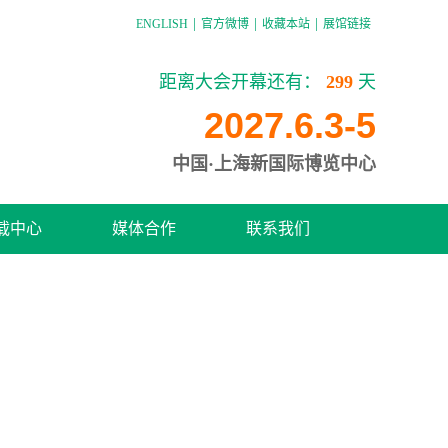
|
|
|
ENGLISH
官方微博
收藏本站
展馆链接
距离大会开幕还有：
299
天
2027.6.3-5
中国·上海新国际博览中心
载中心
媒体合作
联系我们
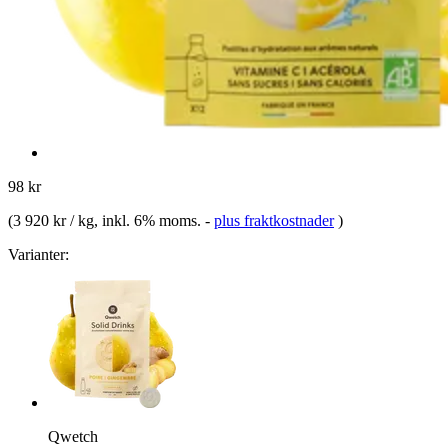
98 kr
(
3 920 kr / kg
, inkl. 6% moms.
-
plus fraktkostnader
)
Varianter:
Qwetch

____

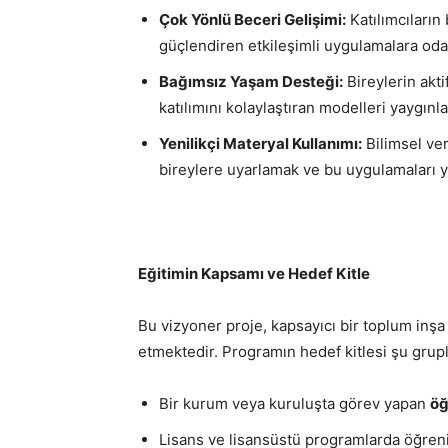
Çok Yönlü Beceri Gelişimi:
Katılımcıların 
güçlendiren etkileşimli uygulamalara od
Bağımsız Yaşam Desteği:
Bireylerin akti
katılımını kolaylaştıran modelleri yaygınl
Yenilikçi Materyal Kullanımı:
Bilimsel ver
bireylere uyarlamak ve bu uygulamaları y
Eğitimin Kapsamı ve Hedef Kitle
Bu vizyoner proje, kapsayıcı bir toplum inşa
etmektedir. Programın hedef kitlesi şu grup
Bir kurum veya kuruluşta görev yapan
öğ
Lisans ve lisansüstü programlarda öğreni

____

◆ **Work item**: Of the entries listed above, reproduce only the lines starting at the line containing "Katılımcıların" and ending at the line containing "Lisans ve lisansüstü programlarda öğreni". Include both, exactly as they stand.

◆ **Task result**:
Katılımcıların 
güçlendiren etkileşimli uygulamalara od
Bağımsız Yaşam Desteği:
Bireylerin akti
katılımını kolaylaştıran modelleri yaygınl
Yenilikçi Materyal Kullanımı:
Bilimsel ver
bireylere uyarlamak ve bu uygulamaları y
Eğitimin Kapsamı ve Hedef Kitle
Bu vizyoner proje, kapsayıcı bir toplum inşa
etmektedir. Programın hedef kitlesi şu grup
Bir kurum veya kuruluşta görev yapan
öğ
Lisans ve lisansüstü programlarda öğreni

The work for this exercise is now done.